# [Exercise instructions]
All lines before the one containing "140,000+ hotels worldwide", plus that line itself, are to be printed exactly as they appear below.

[Data entries]
-=-=-

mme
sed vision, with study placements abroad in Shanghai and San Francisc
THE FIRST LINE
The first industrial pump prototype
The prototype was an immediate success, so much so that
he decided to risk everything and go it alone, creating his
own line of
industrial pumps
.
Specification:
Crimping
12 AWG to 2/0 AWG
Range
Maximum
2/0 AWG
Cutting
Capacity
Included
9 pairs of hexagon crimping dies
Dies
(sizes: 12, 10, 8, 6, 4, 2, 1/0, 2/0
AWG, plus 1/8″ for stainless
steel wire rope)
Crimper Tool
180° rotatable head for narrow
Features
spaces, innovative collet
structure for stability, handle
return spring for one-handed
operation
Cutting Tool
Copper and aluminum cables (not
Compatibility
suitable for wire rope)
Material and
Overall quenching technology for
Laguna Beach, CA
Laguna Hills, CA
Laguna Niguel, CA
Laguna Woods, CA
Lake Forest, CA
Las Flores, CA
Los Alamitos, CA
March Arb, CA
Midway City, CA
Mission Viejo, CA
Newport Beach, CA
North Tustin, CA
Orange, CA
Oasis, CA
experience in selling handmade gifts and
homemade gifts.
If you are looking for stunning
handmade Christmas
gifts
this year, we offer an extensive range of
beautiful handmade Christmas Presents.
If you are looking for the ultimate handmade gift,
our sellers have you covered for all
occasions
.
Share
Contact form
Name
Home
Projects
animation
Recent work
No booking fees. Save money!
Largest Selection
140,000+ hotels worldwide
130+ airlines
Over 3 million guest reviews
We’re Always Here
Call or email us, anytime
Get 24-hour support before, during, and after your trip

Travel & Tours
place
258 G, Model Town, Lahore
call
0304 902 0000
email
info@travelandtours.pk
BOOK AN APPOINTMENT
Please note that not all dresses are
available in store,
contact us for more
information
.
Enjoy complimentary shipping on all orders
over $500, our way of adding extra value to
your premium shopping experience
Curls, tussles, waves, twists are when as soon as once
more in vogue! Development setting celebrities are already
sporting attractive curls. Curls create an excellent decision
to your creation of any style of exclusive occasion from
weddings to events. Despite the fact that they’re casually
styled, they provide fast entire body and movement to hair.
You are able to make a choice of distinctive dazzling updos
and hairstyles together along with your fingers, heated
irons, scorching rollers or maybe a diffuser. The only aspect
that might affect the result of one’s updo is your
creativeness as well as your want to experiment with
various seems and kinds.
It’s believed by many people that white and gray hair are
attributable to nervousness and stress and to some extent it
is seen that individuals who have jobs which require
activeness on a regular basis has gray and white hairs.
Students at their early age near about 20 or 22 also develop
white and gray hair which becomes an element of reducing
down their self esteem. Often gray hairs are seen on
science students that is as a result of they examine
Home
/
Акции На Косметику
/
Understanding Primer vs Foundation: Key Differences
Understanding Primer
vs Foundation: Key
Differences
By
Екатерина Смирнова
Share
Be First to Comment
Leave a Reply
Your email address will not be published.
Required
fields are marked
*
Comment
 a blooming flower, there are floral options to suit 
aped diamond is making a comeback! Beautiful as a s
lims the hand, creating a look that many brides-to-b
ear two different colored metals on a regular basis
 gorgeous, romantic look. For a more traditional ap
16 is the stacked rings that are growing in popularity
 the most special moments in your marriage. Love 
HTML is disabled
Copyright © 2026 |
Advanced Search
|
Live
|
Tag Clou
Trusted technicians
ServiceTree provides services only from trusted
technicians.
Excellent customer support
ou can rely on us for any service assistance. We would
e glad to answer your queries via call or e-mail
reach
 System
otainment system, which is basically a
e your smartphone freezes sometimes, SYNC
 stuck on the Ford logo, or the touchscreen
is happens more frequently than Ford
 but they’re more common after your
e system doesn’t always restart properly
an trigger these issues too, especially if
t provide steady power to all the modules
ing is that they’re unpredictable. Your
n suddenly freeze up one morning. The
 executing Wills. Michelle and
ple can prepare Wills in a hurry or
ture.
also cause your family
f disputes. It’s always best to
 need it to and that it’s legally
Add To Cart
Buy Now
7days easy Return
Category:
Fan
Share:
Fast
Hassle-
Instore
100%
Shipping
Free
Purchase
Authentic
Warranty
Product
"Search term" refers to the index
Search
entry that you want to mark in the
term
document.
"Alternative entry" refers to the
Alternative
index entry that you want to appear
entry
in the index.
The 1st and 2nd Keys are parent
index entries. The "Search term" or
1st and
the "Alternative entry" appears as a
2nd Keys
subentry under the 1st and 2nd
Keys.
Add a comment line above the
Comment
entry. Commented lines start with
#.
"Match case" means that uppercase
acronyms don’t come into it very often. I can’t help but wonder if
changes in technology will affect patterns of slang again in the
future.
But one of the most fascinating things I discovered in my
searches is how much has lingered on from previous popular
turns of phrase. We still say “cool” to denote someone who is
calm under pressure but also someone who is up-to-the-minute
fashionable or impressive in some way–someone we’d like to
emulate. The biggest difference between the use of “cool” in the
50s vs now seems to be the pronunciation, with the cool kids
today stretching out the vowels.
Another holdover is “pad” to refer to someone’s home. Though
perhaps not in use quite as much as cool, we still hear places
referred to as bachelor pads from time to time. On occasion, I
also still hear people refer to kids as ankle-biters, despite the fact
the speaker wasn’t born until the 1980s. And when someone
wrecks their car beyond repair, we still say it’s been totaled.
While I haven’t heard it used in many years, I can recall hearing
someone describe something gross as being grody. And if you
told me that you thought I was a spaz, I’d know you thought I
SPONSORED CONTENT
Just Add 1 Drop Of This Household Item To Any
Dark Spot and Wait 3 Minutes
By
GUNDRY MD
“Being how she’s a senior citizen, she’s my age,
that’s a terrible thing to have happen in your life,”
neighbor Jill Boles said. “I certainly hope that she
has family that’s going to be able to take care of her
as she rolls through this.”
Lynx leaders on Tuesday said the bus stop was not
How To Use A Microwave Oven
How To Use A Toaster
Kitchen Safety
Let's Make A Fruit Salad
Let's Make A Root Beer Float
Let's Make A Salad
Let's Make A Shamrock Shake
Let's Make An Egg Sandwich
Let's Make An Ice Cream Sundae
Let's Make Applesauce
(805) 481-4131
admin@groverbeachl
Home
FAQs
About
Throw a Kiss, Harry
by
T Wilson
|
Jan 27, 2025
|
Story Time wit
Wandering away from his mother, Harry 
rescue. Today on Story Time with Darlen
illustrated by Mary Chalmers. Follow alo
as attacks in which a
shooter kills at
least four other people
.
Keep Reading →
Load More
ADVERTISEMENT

-=-=-

# [Solution to the problem]
mme
sed vision, with study placements abroad in Shanghai and San Francisc
THE FIRST LINE
The first industrial pump prototype
The prototype was an immediate success, so much so that
he decided to risk everything and go it alone, creating his
own line of
industrial pumps
.
Specification:
Crimping
12 AWG to 2/0 AWG
Range
Maximum
2/0 AWG
Cutting
Capacity
Included
9 pairs of hexagon crimping dies
Dies
(sizes: 12, 10, 8, 6, 4, 2, 1/0, 2/0
AWG, plus 1/8″ for stainless
steel wire rope)
Crimper Tool
180° rotatable head for narrow
Features
spaces, innovative collet
structure for stability, handle
return spring for one-handed
operation
Cutting Tool
Copper and aluminum cables (not
Compatibility
suitable for wire rope)
Material and
Overall quenching technology for
Laguna Beach, CA
Laguna Hills, CA
Laguna Niguel, CA
Laguna Woods, CA
Lake Forest, CA
Las Flores, CA
Los Alamitos, CA
March Arb, CA
Midway City, CA
Mission Viejo, CA
Newport Beach, CA
North Tustin, CA
Orange, CA
Oasis, CA
experience in selling handmade gifts and
homemade gifts.
If you are looking for stunning
handmade Christmas
gifts
this year, we offer an extensive range of
beautiful handmade Christmas Presents.
If you are looking for the ultimate handmade gift,
our sellers have you covered for all
occasions
.
Share
Contact form
Name
Home
Projects
animation
Recent work
No booking fees. Save money!
Largest Selection
140,000+ hotels worldwide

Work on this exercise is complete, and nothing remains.